Task prompt
Restate word for word the lines of the records below, starting at the line that contains "पदों पर नई भर्ती, जाने" and ending at the line that contains "Ao)Specialist और Administrative", with both of those lines included and nothing else.

BEGIN Data extracts

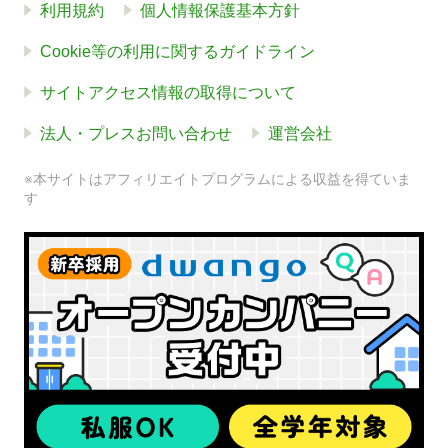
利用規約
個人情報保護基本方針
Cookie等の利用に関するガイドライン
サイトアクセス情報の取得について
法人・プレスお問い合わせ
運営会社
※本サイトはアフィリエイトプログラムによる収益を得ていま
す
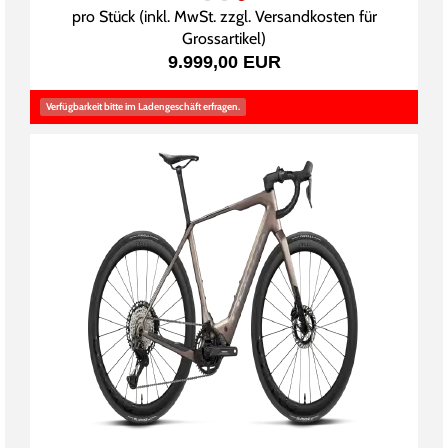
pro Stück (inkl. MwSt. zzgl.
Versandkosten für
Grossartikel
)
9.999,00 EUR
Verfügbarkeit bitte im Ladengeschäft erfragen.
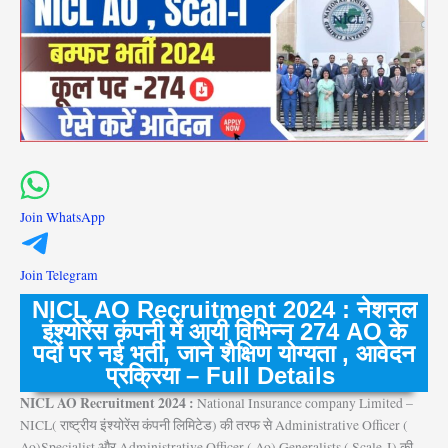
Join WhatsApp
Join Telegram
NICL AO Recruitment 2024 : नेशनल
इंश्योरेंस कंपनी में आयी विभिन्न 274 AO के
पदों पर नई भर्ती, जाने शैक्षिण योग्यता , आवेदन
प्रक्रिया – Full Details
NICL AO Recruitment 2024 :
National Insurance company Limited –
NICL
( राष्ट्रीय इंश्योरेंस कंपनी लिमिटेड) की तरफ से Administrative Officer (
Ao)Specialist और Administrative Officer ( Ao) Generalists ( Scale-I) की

END Data extracts
BEGIN Data extracts

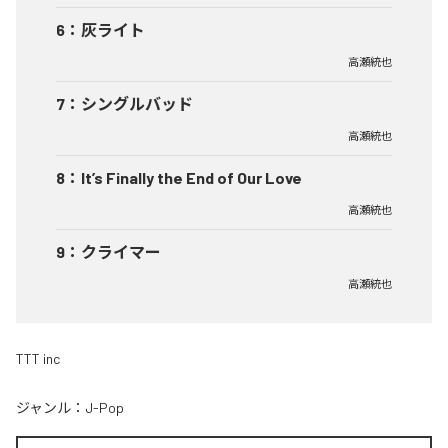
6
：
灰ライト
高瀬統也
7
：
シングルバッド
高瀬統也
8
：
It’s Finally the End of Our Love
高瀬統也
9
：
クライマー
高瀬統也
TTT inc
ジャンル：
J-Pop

END Data extracts

Result
पदों पर नई भर्ती, जाने शैक्षिण योग्यता , आवेदन
प्रक्रिया – Full Details
NICL AO Recruitment 2024 :
National Insurance company Limited –
NICL
( राष्ट्रीय इंश्योरेंस कंपनी लिमिटेड) की तरफ से Administrative Officer (
Ao)Specialist और Administrative Officer ( Ao) Generalists ( Scale-I) की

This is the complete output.